La Maison Blanche a annoncé lundi étudier une nouvelle proposition de l’Iran pour permettre un retour à la navigation dans cette voie maritime cruciale.
Mais les négociations entre les deux belligérants piétinent et le Qatar a mis en garde mardi contre un « conflit gelé ».
Selon les calculs de la banque JPMorgan, « les perturbations de l’approvisionnement mondial ont atteint 9,1 millions de barils par jour en mars et se sont amplifiées pour atteindre 13,7 millions de barils par jour en avril ».
« Premier levier de rééquilibrage » du marché, la mise à contribution des réserves mondiales « n’a pas fonctionné », assure-t-elle.

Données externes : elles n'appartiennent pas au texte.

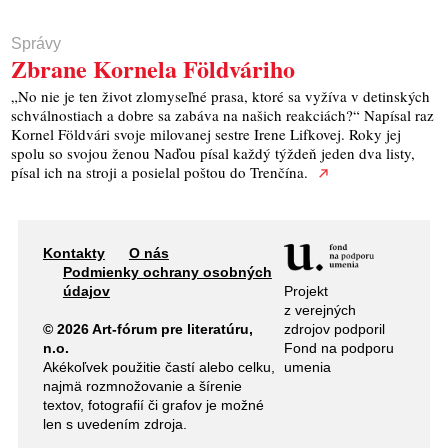
Správy
Zbrane Kornela Földváriho
„No nie je ten život zlomyseľné prasa, ktoré sa vyžíva v detinských
schválnostiach a dobre sa zabáva na našich reakciách?“ Napísal raz
Kornel Földvári svoje milovanej sestre Irene Lifkovej. Roky jej
spolu so svojou ženou Naďou písal každý týždeň jeden dva listy,
písal ich na stroji a posielal poštou do Trenčína.
Kontakty
O nás
Podmienky ochrany osobných
Projekt
údajov
z verejných
zdrojov podporil
© 2026 Art-fórum pre literatúru,
Fond na podporu
n.o.
umenia
Akékoľvek použitie častí alebo celku,
najmä rozmnožovanie a šírenie
textov, fotografií či grafov je možné
len s uvedením zdroja.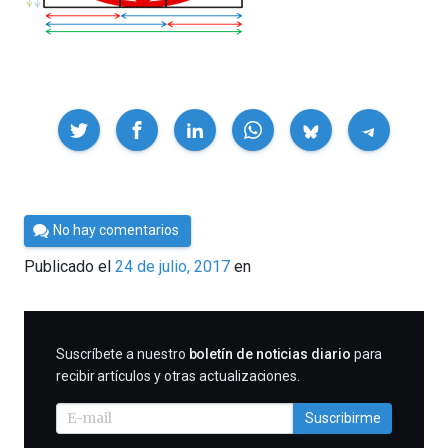
Compartir
Por
No hay comentarios
César
Publicado el
24 de julio, 2017
en
Tomé
SUSCRIBIRME
Suscríbete a nuestro
boletín de noticias diario
para
recibir artículos y otras actualizaciones.
Suscribirme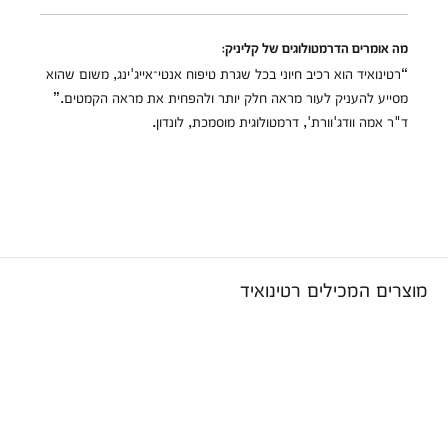
מה אומרים הדרמטולוגים של קליניק:
“רטינואיד הוא רכיב חיוני בכל שגרת טיפוח אנטי־אייג'ינג, משום שהוא
מסייע להעניק לעור מראה חלק יותר ולהפחית את מראה הקמטים.”
ד"ר אמה וודג'וורת', דרמטולוגית מוסמכת, לונדון.
מוצרים המכילים רטינואיד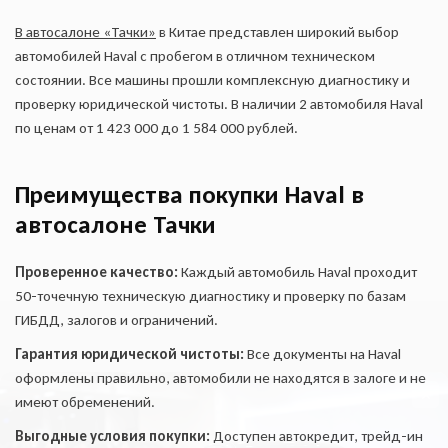
В автосалоне «Тачки»
в Китае представлен широкий выбор
автомобилей Haval с пробегом в отличном техническом
состоянии. Все машины прошли комплексную диагностику и
проверку юридической чистоты. В наличии 2 автомобиля Haval
по ценам от 1 423 000 до 1 584 000 рублей.
Преимущества покупки Haval в
Оставить заявку
автосалоне Тачки
на продажу автомобиля
Проверенное качество:
Каждый автомобиль Haval проходит
50-точечную техническую диагностику и проверку по базам
ОФОРМИТЬ ОНЛАЙН
ГИБДД, залогов и ограничений.
Оформите анкету онлайн и
получите решение без
Гарантия юридической чистоты:
Все документы на Haval
посещения офиса!
оформлены правильно, автомобили не находятся в залоге и не
Куда отправить отчет?
имеют обременений.
Укажите свои контакты,
Укажите свои контакты,
Выгодные условия покупки:
Доступен автокредит, трейд-ин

La faute à des réserves « concentrées en Arabie saoudite et aux Émirats arabes unis » et donc « coupées des marchés » avec le conflit, explique JPMorgan.
Le marché espère toutefois encore un déblocage dans les prochaines semaines, une conviction qui se manifeste par des prix moins élevés dans les contrats pour des échéances plus lointaines.
Le baril de Brent pour juillet est ainsi de 104 $ US, celui pour août de 98 $ US.
Mardi, les cours ont été peu chahutés par l’annonce surprise du retrait des Émirats arabes unis de l’Organisation des pays exportateurs de pétrole (Opep) et de l’alliance élargie Opep.
Leur départ suggère qu’ils ne seront plus contraints aux quotas du cartel.
« Si les répercussions à court terme risquent d’être limitées compte tenu des perturbations actuelles dans le détroit d’Ormuz, cela laisse présager à plus long terme un affaiblissement structurel de l’Opep », explique auprès de l’AFP, Jorge Leon, analyste à Rystad Energy.